**Data supplied:**
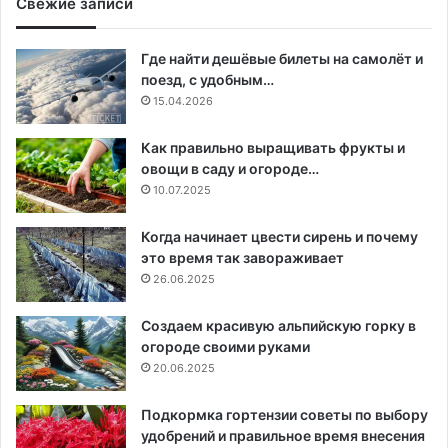
Свежие записи
Где найти дешёвые билеты на самолёт и
поезд, с удобным…
15.04.2026
Как правильно выращивать фрукты и
овощи в саду и огороде…
10.07.2025
Когда начинает цвести сирень и почему
это время так завораживает
26.06.2025
Создаем красивую альпийскую горку в
огороде своими руками
20.06.2025
Подкормка гортензии советы по выбору
удобрений и правильное время внесения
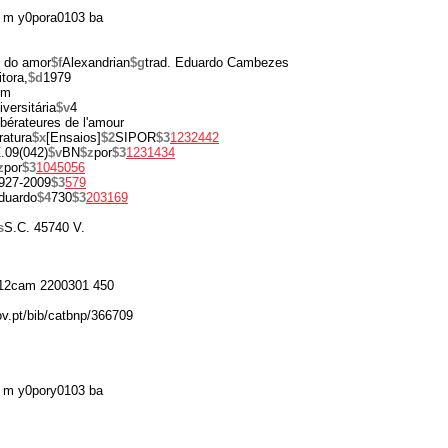
 m y0pora0103 ba
s do amor
$f
Alexandrian
$g
trad. Eduardo Cambezes
tora,
$d
1979
cm
versitária
$v
4
libérateures de l'amour
ratura
$x
[Ensaios]
$2
SIPOR
$3
1232442
.09(042)
$v
BN
$z
por
$3
1231434
z
por
$3
1045056
927-2009
$3
579
duardo
$4
730
$3
203169
s
S.C. 45740 V.
12cam 2200301 450
ov.pt/bib/catbnp/366709
 m y0pory0103 ba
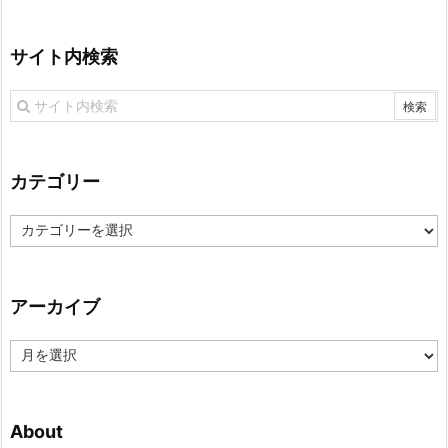
サイト内検索
カテゴリー
カ
テ
ゴ
リ
アーカイブ
ー
ア
ー
カ
イ
About
ブ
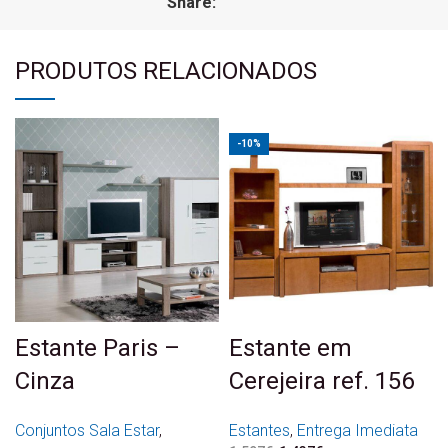
Share:
PRODUTOS RELACIONADOS
-10%
Estante Paris –
Estante em
Cinza
Cerejeira ref. 156
Conjuntos Sala Estar
,
Estantes
,
Entrega Imediata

**Aim of the task:** Minus its pictures, the full listing should be copied verbatim.

**Finished exercise:**
Свежие записи
Где найти дешёвые билеты на самолёт и
поезд, с удобным…
15.04.2026
Как правильно выращивать фрукты и
овощи в саду и огороде…
10.07.2025
Когда начинает цвести сирень и почему
это время так завораживает
26.06.2025
Создаем красивую альпийскую горку в
огороде своими руками
20.06.2025
Подкормка гортензии советы по выбору
удобрений и правильное время внесения
 m y0pora0103 ba
s do amor
$f
Alexandrian
$g
trad. Eduardo Cambezes
tora,
$d
1979
cm
versitária
$v
4
libérateures de l'amour
ratura
$x
[Ensaios]
$2
SIPOR
$3
1232442
.09(042)
$v
BN
$z
por
$3
1231434
z
por
$3
1045056
927-2009
$3
579
duardo
$4
730
$3
203169
s
S.C. 45740 V.
12cam 2200301 450
ov.pt/bib/catbnp/366709
 m y0pory0103 ba
サイト内検索
カテゴリー
カ
テ
ゴ
リ
アーカイブ
ー
ア
ー
カ
イ
About
ブ
Share:
PRODUTOS RELACIONADOS
-10%
Estante Paris –
Estante em
Cinza
Cerejeira ref. 156
Conjuntos Sala Estar
,
Estantes
,
Entrega Imediata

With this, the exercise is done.